··· MATERIALS PROVIDED

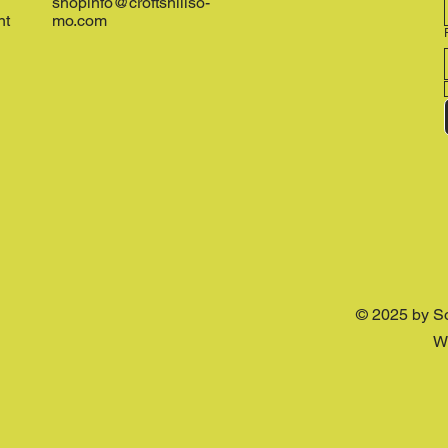
shopinfo@croftshillso-
nt
mo.com
© 2025 by S
W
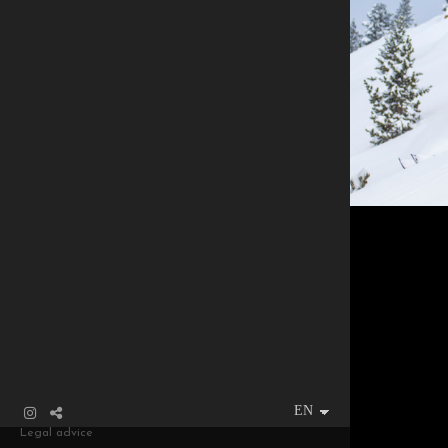
Legal advice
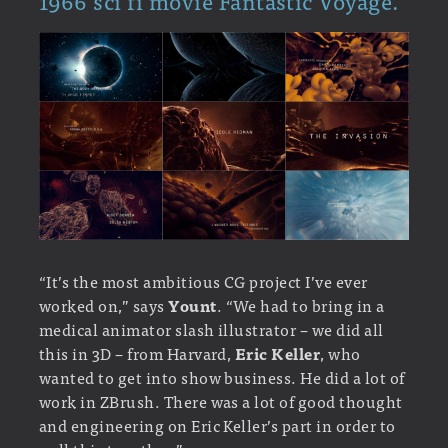
1966 sci fi movie Fantastic Voyage.
“It’s the most ambitious CG project I’ve ever
worked on,” says
Yount
. “We had to bring in a
medical animator slash illustrator – we did all
this in 3D – from Harvard,
Eric Keller
, who
wanted to get into show business. He did a lot of
work in ZBrush. There was a lot of good thought
and engineering on Eric Keller’s part in order to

······

▶ [YOUR INSTRUCTIONS]: Repeat the data word for word. Skip the pictures.

▶ [EXPECTED OUTPUT]:
shopinfo@croftshillso-
nt
mo.com
© 2025 by S
W
Legal advice
1966 sci fi movie Fantastic Voyage.
“It’s the most ambitious CG project I’ve ever
worked on,” says
Yount
. “We had to bring in a
medical animator slash illustrator – we did all
this in 3D – from Harvard,
Eric Keller
, who
wanted to get into show business. He did a lot of
work in ZBrush. There was a lot of good thought
and engineering on Eric Keller’s part in order to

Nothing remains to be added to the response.